Data shown:
------------

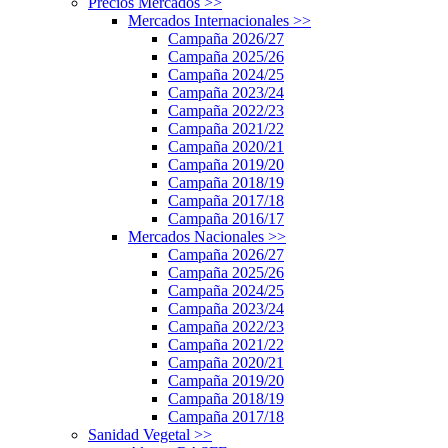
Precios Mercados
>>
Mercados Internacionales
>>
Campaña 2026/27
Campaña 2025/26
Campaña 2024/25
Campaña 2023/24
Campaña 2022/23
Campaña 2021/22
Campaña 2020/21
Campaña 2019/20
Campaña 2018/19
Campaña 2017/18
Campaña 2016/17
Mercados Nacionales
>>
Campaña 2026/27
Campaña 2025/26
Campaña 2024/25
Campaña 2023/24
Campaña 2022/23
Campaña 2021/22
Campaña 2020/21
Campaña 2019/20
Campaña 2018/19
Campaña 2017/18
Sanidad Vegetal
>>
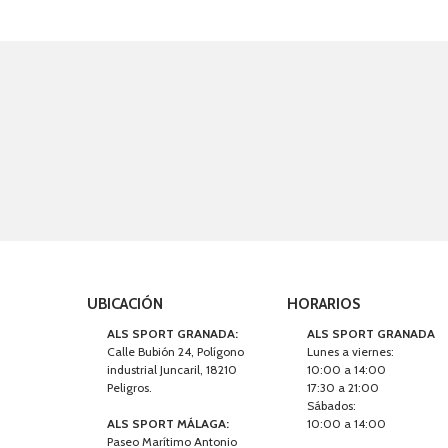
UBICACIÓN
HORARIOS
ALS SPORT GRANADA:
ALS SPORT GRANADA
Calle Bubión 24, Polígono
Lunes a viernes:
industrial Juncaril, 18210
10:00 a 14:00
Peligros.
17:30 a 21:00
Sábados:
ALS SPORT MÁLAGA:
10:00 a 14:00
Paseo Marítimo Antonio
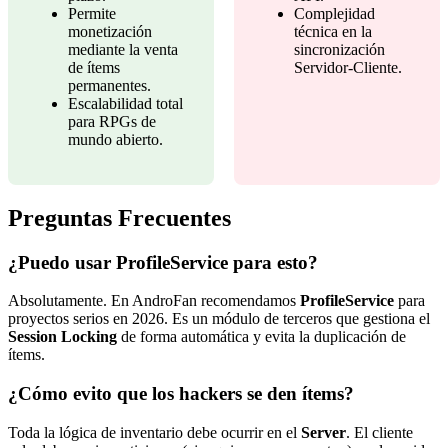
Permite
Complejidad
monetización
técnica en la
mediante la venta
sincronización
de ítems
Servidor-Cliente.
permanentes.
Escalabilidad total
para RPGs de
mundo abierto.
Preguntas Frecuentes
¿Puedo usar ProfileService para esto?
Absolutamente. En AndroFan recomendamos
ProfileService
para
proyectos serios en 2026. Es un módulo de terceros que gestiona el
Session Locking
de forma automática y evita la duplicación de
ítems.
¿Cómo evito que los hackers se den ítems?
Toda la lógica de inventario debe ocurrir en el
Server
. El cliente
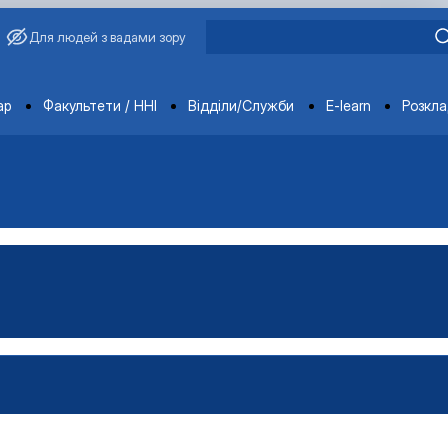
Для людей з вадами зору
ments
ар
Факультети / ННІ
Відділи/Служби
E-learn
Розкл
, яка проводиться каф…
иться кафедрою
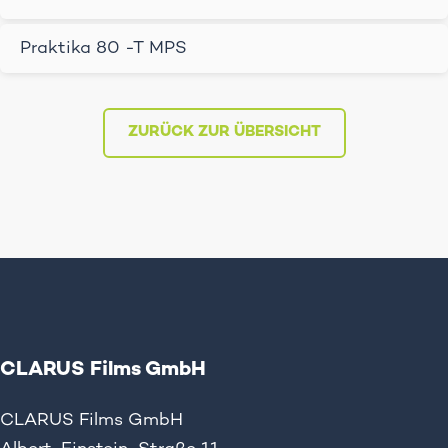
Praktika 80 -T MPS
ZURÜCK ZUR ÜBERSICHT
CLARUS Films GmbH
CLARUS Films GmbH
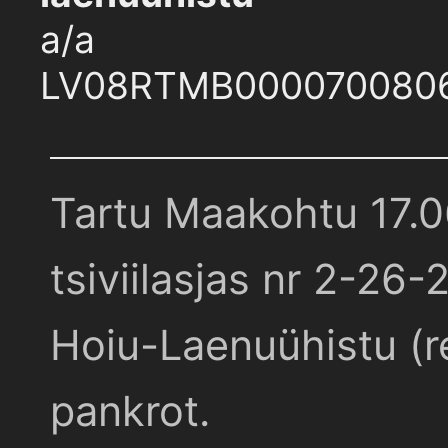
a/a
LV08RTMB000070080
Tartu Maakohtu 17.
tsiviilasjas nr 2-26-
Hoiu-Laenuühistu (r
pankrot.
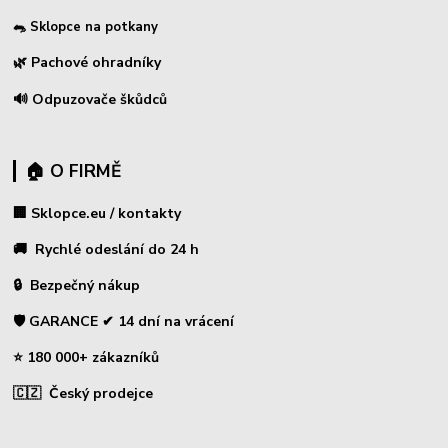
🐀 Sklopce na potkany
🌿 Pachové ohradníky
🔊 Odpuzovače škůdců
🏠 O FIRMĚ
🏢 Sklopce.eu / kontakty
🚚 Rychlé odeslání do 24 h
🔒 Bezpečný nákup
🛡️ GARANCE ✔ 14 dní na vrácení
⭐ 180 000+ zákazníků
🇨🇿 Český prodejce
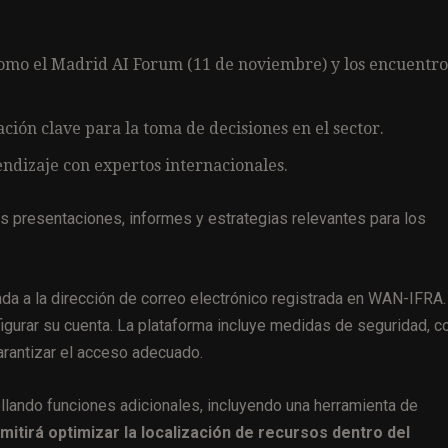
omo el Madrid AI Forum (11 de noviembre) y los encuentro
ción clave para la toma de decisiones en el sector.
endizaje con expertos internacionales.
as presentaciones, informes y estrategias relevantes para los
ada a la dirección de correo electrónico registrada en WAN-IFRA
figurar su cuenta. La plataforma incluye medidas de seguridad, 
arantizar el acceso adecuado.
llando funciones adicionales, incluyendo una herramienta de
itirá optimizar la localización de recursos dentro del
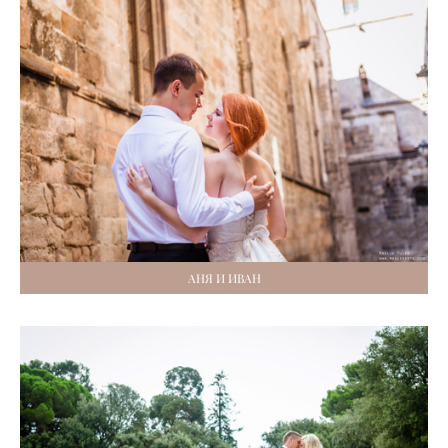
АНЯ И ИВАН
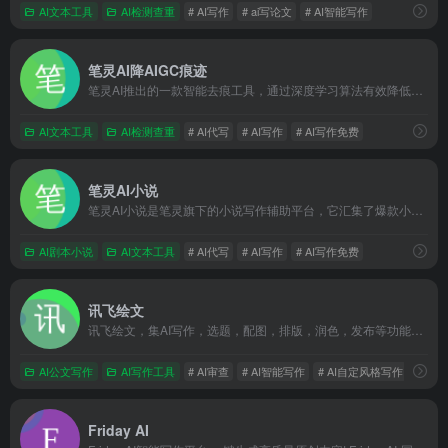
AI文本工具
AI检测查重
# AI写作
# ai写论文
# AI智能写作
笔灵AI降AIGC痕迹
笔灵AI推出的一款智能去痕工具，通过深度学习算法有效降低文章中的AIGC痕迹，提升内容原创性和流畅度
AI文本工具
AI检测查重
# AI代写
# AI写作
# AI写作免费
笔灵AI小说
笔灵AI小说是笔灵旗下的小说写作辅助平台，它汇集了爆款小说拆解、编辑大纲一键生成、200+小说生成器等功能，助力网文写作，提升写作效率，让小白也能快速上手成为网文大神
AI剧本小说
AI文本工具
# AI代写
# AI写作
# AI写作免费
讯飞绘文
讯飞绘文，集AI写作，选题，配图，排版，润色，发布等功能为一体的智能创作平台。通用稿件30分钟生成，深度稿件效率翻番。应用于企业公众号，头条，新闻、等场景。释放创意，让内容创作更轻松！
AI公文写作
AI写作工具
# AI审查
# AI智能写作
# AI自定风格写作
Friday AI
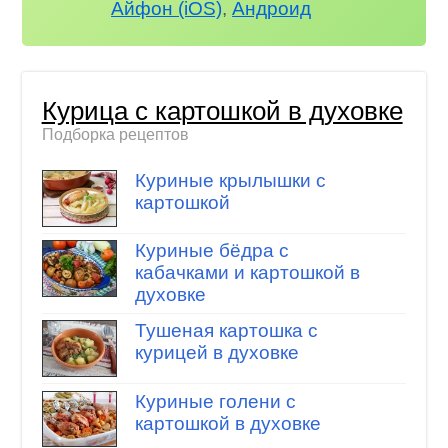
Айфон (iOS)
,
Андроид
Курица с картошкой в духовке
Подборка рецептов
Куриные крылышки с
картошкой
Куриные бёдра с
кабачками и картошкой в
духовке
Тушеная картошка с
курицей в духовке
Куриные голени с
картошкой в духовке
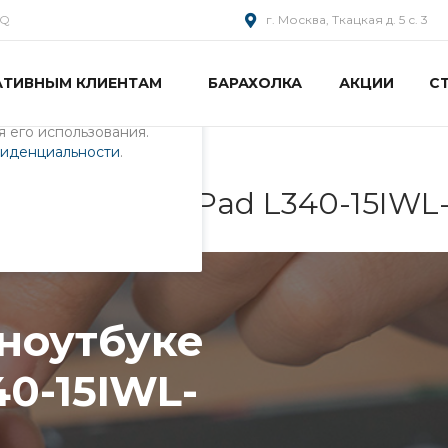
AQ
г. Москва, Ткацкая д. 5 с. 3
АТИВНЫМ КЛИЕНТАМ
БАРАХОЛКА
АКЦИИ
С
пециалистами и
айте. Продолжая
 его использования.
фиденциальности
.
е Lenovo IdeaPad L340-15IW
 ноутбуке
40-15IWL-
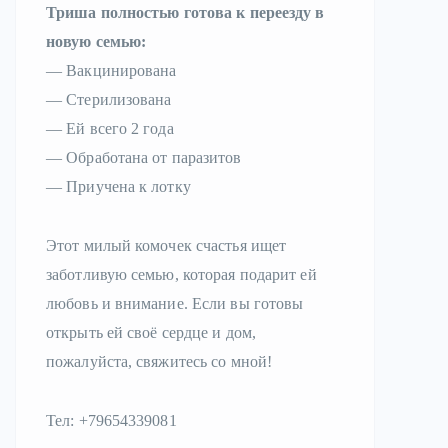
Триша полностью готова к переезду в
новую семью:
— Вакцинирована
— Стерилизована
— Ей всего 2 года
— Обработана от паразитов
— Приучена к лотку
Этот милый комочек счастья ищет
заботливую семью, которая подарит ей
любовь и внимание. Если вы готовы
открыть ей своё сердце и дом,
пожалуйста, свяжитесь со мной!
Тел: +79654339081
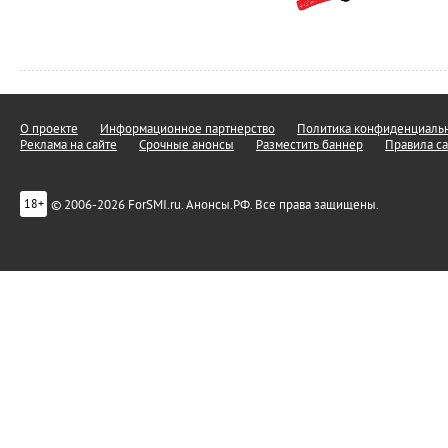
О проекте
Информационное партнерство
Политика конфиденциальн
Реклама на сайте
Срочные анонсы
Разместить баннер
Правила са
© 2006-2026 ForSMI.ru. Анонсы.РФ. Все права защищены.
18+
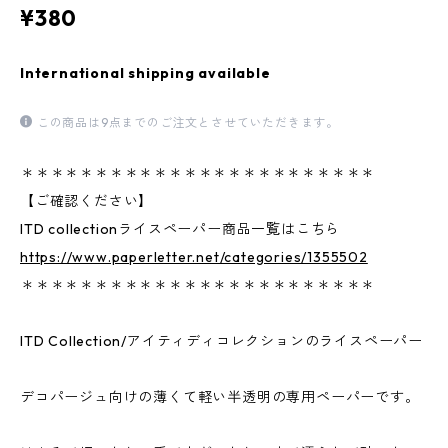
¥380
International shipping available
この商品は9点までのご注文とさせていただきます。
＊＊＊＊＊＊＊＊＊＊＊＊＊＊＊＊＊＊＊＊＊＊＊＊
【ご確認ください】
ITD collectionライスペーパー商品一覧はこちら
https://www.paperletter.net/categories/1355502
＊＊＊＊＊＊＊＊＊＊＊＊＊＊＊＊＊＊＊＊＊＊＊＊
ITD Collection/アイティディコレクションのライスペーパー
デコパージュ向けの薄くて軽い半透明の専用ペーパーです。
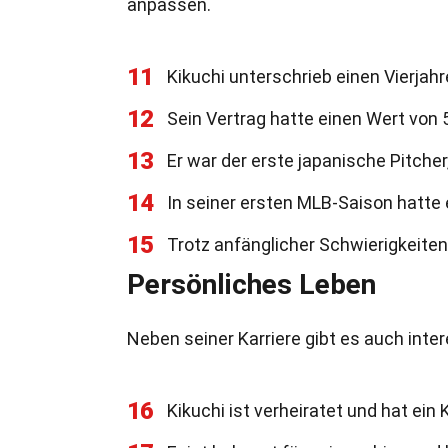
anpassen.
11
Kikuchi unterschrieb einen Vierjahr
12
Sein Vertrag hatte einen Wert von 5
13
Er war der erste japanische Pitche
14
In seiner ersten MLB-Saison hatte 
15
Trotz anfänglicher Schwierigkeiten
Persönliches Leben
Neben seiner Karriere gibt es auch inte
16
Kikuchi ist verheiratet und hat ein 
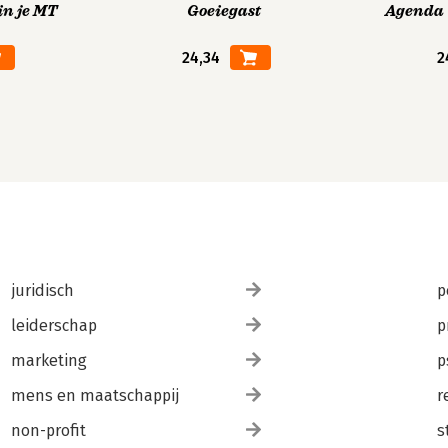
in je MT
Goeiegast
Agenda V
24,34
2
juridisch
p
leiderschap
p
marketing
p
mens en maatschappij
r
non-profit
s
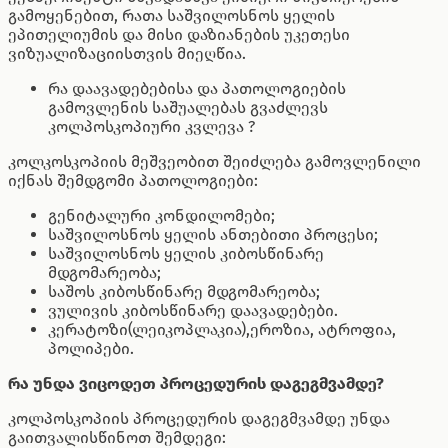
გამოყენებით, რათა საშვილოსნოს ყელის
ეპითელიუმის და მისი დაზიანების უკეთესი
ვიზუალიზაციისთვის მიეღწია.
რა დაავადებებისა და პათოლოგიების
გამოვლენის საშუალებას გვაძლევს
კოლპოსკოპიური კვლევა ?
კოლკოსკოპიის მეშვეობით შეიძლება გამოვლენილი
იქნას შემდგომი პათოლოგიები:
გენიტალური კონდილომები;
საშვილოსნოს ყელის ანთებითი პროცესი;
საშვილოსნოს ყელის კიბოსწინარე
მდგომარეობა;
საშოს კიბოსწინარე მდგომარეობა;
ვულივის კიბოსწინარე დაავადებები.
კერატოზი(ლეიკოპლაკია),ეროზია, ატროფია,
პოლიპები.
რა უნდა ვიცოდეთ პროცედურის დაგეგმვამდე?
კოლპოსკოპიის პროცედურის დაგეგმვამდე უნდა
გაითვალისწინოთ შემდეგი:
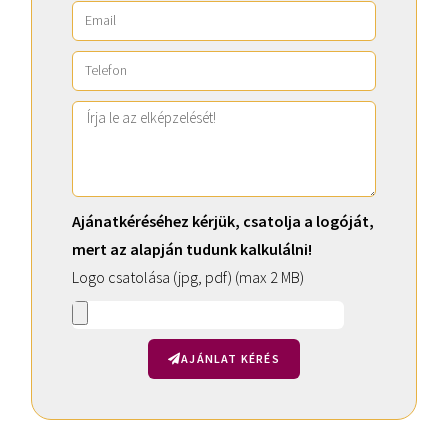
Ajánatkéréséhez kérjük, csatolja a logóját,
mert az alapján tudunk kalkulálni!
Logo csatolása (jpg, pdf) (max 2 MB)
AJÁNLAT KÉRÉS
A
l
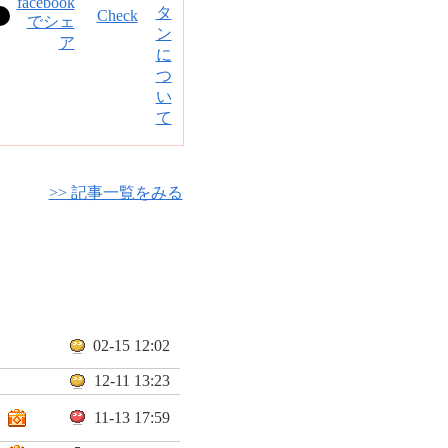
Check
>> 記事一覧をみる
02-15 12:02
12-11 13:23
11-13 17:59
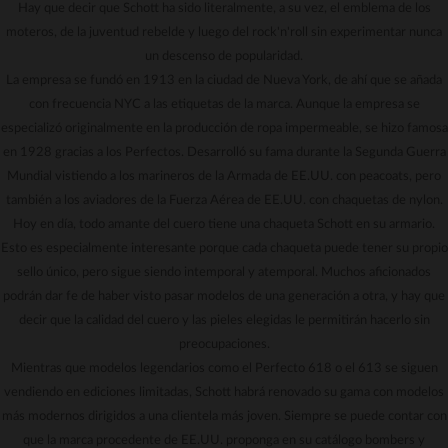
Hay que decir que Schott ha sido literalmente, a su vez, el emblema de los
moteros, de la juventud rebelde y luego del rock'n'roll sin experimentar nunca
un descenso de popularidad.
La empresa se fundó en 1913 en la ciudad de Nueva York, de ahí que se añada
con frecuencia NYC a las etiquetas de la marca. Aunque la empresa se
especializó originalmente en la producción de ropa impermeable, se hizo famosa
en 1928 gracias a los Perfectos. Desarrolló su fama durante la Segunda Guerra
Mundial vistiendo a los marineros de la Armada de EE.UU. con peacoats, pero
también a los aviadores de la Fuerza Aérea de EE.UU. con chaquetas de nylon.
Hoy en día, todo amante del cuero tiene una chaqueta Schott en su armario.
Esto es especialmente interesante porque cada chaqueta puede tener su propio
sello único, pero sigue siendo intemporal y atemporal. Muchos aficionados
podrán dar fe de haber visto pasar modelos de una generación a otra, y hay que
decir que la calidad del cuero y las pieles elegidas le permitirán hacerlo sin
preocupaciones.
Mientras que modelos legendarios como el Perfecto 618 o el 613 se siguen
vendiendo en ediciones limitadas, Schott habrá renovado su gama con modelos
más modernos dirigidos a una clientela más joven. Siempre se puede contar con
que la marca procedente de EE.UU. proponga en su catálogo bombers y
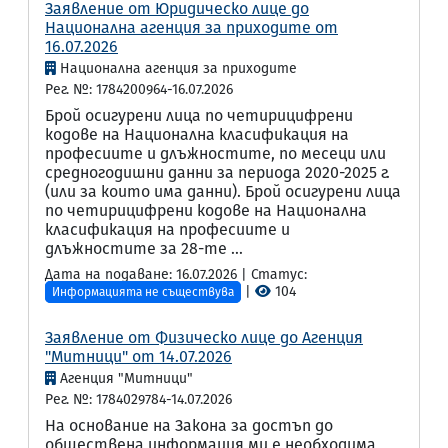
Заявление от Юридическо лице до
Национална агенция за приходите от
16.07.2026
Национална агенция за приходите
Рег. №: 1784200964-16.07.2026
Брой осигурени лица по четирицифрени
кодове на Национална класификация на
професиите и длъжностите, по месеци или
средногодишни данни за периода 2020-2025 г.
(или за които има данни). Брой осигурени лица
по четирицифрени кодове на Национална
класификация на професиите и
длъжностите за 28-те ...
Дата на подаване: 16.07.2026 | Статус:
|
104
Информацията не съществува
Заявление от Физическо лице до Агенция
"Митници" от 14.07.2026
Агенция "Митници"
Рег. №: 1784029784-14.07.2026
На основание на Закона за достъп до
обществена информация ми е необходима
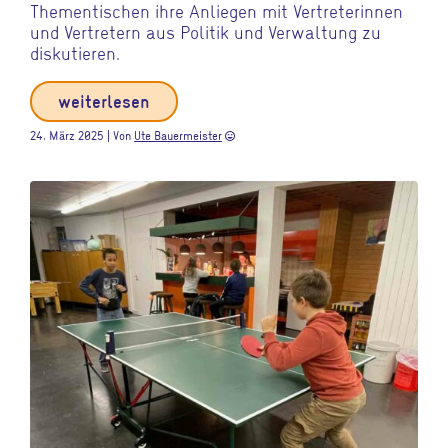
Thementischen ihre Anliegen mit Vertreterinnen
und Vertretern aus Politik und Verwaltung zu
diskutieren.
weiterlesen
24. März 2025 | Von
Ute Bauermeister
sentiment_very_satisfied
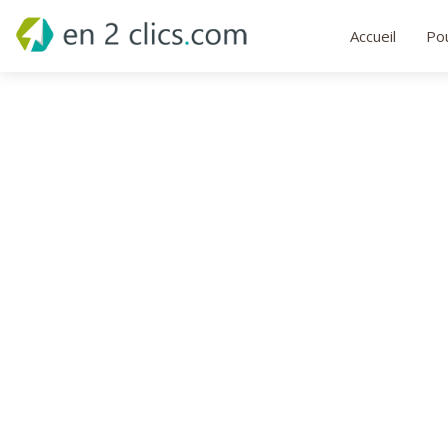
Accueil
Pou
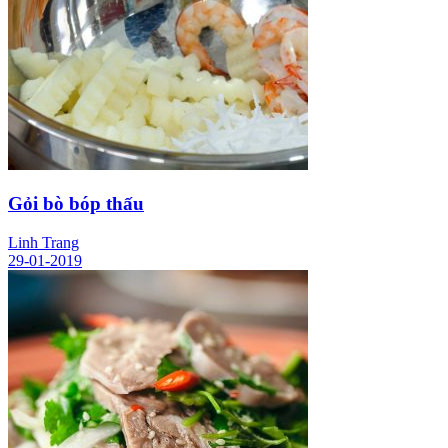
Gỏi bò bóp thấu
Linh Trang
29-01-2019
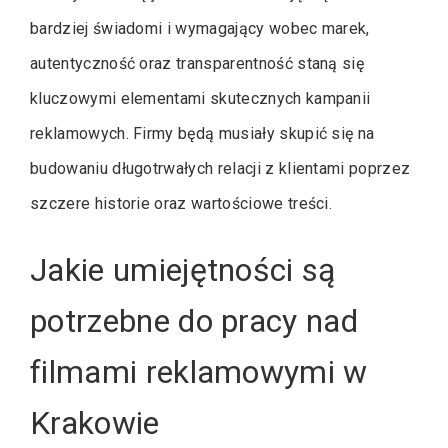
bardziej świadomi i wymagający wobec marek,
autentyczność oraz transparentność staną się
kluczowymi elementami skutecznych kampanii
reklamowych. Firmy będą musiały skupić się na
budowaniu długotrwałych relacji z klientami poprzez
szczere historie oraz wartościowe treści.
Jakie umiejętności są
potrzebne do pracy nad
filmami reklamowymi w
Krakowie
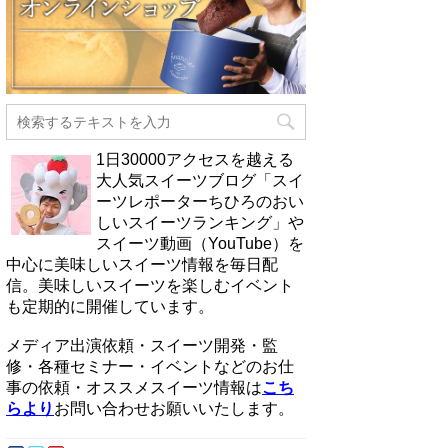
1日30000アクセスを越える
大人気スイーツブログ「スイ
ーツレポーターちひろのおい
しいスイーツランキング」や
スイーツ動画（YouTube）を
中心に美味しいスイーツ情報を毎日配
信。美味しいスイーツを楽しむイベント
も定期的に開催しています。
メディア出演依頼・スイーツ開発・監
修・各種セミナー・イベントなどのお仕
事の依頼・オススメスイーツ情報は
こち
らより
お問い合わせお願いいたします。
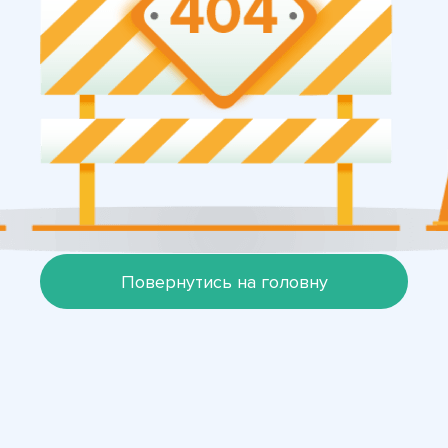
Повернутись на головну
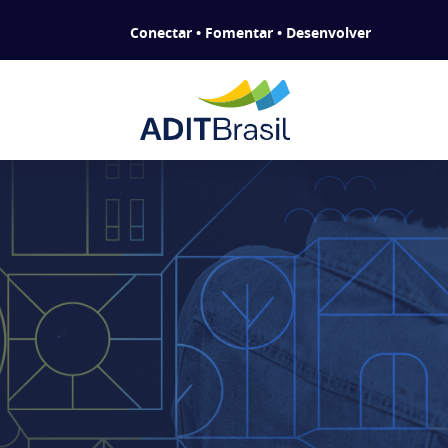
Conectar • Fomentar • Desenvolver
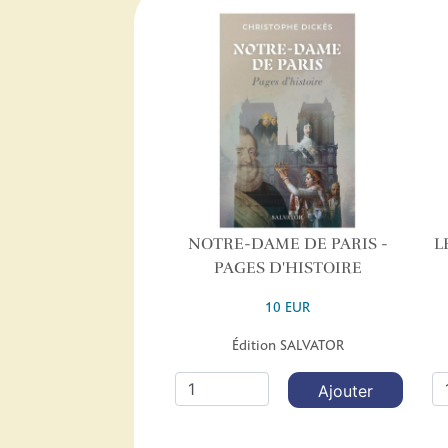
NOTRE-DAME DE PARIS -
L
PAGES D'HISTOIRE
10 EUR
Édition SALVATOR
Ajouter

------------

Exact repeat, pictures omitted: give every line from the top of the records down to and including the line with "para RPGs de".

Precios Mercados
>>
Mercados Internacionales
>>
Campaña 2026/27
Campaña 2025/26
Campaña 2024/25
Campaña 2023/24
Campaña 2022/23
Campaña 2021/22
Campaña 2020/21
Campaña 2019/20
Campaña 2018/19
Campaña 2017/18
Campaña 2016/17
Mercados Nacionales
>>
Campaña 2026/27
Campaña 2025/26
Campaña 2024/25
Campaña 2023/24
Campaña 2022/23
Campaña 2021/22
Campaña 2020/21
Campaña 2019/20
Campaña 2018/19
Campaña 2017/18
Sanidad Vegetal
>>
UBICACIÓN
HORARIOS
ALS SPORT GRANADA:
ALS SPORT GRANADA
Calle Bubión 24, Polígono
Lunes a viernes:
industrial Juncaril, 18210
10:00 a 14:00
Peligros.
17:30 a 21:00
Sábados:
ALS SPORT MÁLAGA:
10:00 a 14:00
Paseo Marítimo Antonio
Permite
Complejidad
monetización
técnica en la
mediante la venta
sincronización
de ítems
Servidor-Cliente.
permanentes.
Escalabilidad total
para RPGs de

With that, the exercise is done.